I've seen three movies in theaters in the last two weeks--this must be some kind of record! (And, hmm, yes, I was pushing to meet a deadline, why do you ask?)

  • The Chronicles of Narnia: Prince Caspian. Having been pleasantly surprised by the first installment in this series, I was really looking forward to the second. Yes, I'd been warned, but I was still hopeful. Alas, I should have heeded the warning. I didn't find the racism as bad as it was in the book--but that's small praise, really, as it is in this one, The Horse and His Boy, and to some extent The Last Battle, that Lewis's pro-Northern biases really come through. And I didn't find it as sickeningly violent as Kelly did, either, though that may reflect more on me (and my tolerance of violence in movies) than on the movie. Certainly there was a higher ratio of battle scene to character development than I would have liked, though. Reepicheep, Trumpkin, and Nikabrik are all barely developed; even the kids are far less developed than they are in the first movie. Caspian is, of course, movie-star handsome--but did we need a hinted-at romance between him and Susan? Why, no, we did not.
  • Baby Mama: No, it's not a kids' movie. It's not even really about kids--it's about the desire for kids. That aside, it's a fun, smart, silly update of Working Girl. (I love the Sigourney Weaver role in Baby Mama, which is just completely ridiculous.) I could talk about the cultural construction of motherhood and the ways in which the film deploys its stereotypes of the working class without really deconstructing them--but, to be honest, I laughed too hard to make that any fun.

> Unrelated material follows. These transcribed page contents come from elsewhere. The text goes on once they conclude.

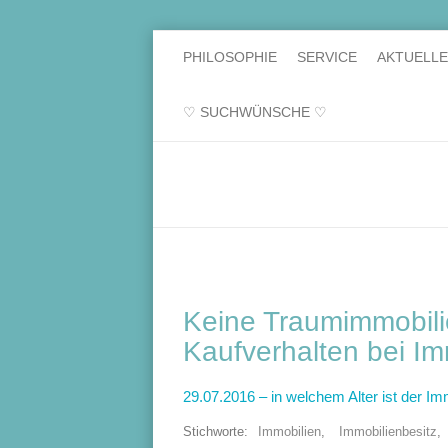
PHILOSOPHIE
SERVICE
AKTUELL
♡ SUCHWÜNSCHE ♡
Keine Traumimmobilie
Kaufverhalten bei Im
29.07.2016 – in welchem Alter ist der I
Stichworte:
Immobilien
,
Immobilienbesitz
,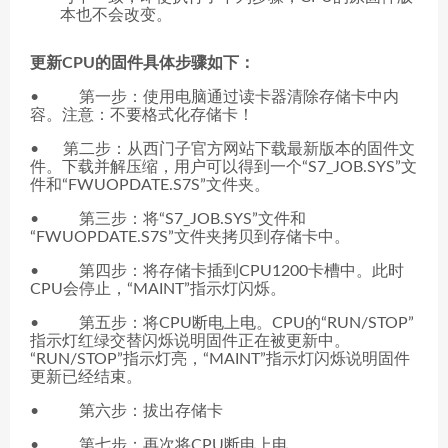
本也不会改变。
更新CPU的固件具体步骤如下：
• 第一步：使用电脑通过读卡器清除存储卡中内
容。注意：不要格式化存储卡！
• 第二步：从西门子官方网站下载最新版本的固件文
件。下载并解压缩，用户可以得到一个“S7_JOB.SYS”文
件和“FWUOPDATE.S7S”文件夹。
• 第三步：将“S7_JOB.SYS”文件和
“FWUOPDATE.S7S”文件夹拷贝到存储卡中。
• 第四步：将存储卡插到CPU1200卡槽中。此时
CPU会停止，“MAINT”指示灯闪烁。
• 第五步：将CPU断电上电。CPU的“RUN/STOP”
指示灯红绿交替闪烁说明固件正在被更新中。
“RUN/STOP”指示灯亮，“MAINT”指示灯闪烁说明固件
更新已经结束。
• 第六步：拔出存储卡
• 第七步：再次将CPU断电上电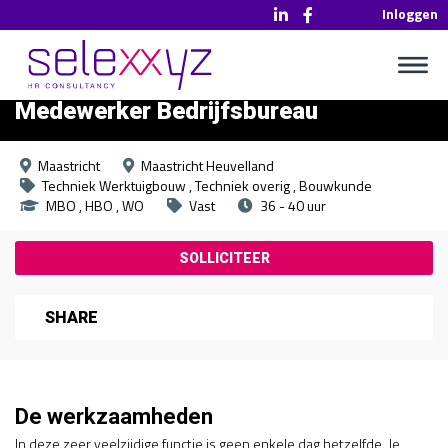
Inloggen
Medewerker Bedrijfsbureau
Maastricht
Maastricht Heuvelland
Techniek Werktuigbouw
Techniek overig
Bouwkunde
MBO
HBO
WO
Vast
36 - 40 uur
SHARE
De werkzaamheden
In deze zeer veelzijdige functie is geen enkele dag hetzelfde. Je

  • The Visitor. Again, not a kids' movie. But the best movie I've seen in a long time. Probably the most honest depiction of professorial burnout I've ever seen (sigh), as well as an extended meditation on what it means to be "home" or "away" (two central concepts in children's literature, after all). This is a slow-moving, meditative movie, not "entertaining" in the Hollywood sense, but beautifully done. See it if you can.